TASK GOAL:
Return the full listing character for character, without its pictures.

RAW DATA:
__________________________________________________

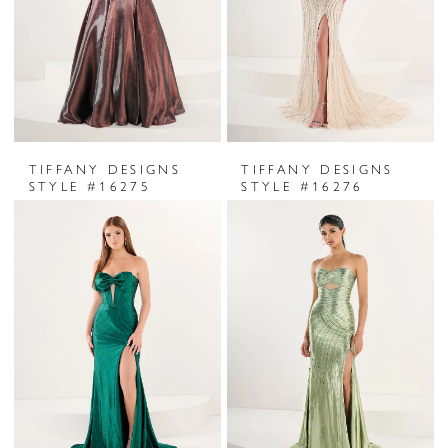
TIFFANY DESIGNS
TIFFANY DESIGNS
STYLE #16275
STYLE #16276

__________________________________________________

PROBLEM SOLUTION:
TIFFANY DESIGNS
TIFFANY DESIGNS
STYLE #16275
STYLE #16276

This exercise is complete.